Duniaindustri.com (Juni 2014) – Badan Pusat Statistik (BPS) menyebutkan neraca perdagangan Indonesia pada April 2014 kembali ke zona defisit, setelah 2 bulan sebelumnya mencatatkan surplus. Neraca perdagangan April mengalami defisit US$ 1,97 miliar.
Kepala BPS Suryamin dalam jumpa pers di kantor pusat BPS menjelaskan, pada April 20014, nilai ekspor Indonesia tercatat US$ 14,29 miliar, turun 3,16% dibandingkan periode yang sama tahun sebelumnya. Sementara impor adalah sebesar US$ 16,26 miliar, turun 1,26%.
Sebelumnya, BPS mencatat neraca perdagangan Maret 2014 surplus sebesar US$ 673,2 juta. Sebulan sebelumnya, neraca perdagangan juga surplus US$ 785,3 juta.
Neraca perdagangan Indonesia yang defisit di April membuat nilai tukar rupiah melemah terhadap dolar Amerika Serikat (AS). Dolar AS pagi tadi sempat menguat sampai ke ke Rp 11.740.
Rupiah juga sudah mendapat tekanan atas keluarnya dana asing dari lantai bursa pada perdagangan akhir pekan lalu. Hingga pukul 11.30 WIB hari ini dolar AS berada di kisaran Rp 11.730 per dolar AS.
Rupiah pada Senin (2/6) memperpanjang penurunan hingga ke level terendah dalam tiga bulan, setelah Badan Pusat Statistik (BPS) mengumumkan defisit neraca perdagangan pada April lalu merupakan defisit terbesar dalam sembilan bulan terakhir.
Catatan defisit perdagangan tersebut sangat jauh dari perkiraan rata-rata ekonom yang disurvei yang menyebut angka surplus US$ 178 juta.
“Angka perdagangan jauh dari konsensus (ekonom),” ujar Irene Cheung, ahli strategi mata uang di Australia & New Zealand Banking Group Ltd yang berbasis di Singapura seperti diberitakan Bloomberg. “Bersama dengan ketidakpastian seputar pemilu (presiden), kita masih melihat risiko bagi rupiah,” tambahnya.
Nilai tukar rupiah turun 0,7% menjadi Rp 11.758 per dolar, menyentuh rekor terendah Rp 11.760 pada 24 Februari. Di pasar luar negeri, nilai rupiah untuk non-deliverable satu bulan ke depan turun 0,4% menjadi Rp 11.815 per dolar, demikian data yang dikumpulkan oleh Bloomberg.
Adapun IHSG turun 0,3% setelah pengumuman defisit perdagangan tersebut, menuju titik penutupan terendah sejak 8 Mei lalu.(*/berbagai sumber)
Para pemodal saham mesti lebih berhati-hati dalam bertransaksi beli atau jual di bursa saham mengingat fluktuasi yang akan terjadi terutama di saat pemilihan umum akan lebih tajam dibanding kondisi normal.
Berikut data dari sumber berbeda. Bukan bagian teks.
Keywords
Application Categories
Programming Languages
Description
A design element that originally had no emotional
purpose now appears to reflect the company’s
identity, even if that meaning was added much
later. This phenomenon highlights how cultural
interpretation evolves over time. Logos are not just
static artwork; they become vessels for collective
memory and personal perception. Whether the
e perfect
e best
Penguatan ataupun penurunan tajam akan lebih mewarnai pergerakan bursa, dikaitkan dengan sentimen pemilu presiden yang sedang berlangsung.
Selain itu, sentimen dari sisi makroekonomi sebenarnya masih dihantui sejumlah faktor negatif, seperti perlambatan pertumbuhan ekonomi nasional, perlambatan pertumbuhan sektor properti, kenaikan tarif dasar listrik yang membebani emiten, serta tekanan inflasi menjelang bulan puasa dan Lebaran. Dan jangan lupa pameo ‘sell on may and go away’ juga masih dapat terjadi di bursa saham, jika para pemodal tidak ekstra waspada.
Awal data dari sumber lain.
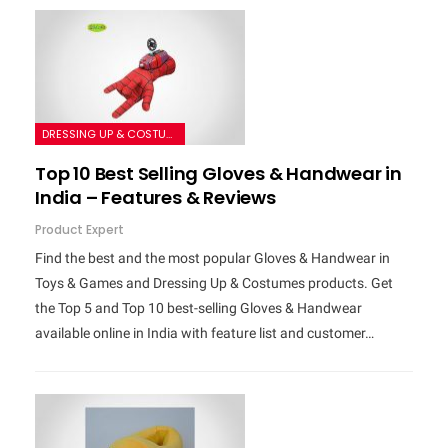
DRESSING UP & COSTUMES
Top 10 Best Selling Gloves & Handwear in
India – Features & Reviews
Product Expert
Find the best and the most popular Gloves & Handwear in
Toys & Games and Dressing Up & Costumes products. Get
the Top 5 and Top 10 best-selling Gloves & Handwear
available online in India with feature list and customer…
Apalagi sejak November 2013 hingga Mei 2014, indeks harga saham gabungan (IHSG) cenderung dalam tren naik dan belum terjadi koreksi profit taking yang signifikan.
Meski demikian, sejumlah faktor masih menjadi sentimen positif pergerakan IHSG ke depan, seperti kestabilan politik dan keamanan Indonesia yang lebih baik dibanding sejumlah negara tetangga di ASEAN (Thailand terjadi kudeta militer dan Vietnam aksi anti-China), positifnya pertumbuhan ekonomi meski melambat, pertumbuhan masyarakat kelas menengah yang kuat, serta cadangan devisi yang relatif kuat.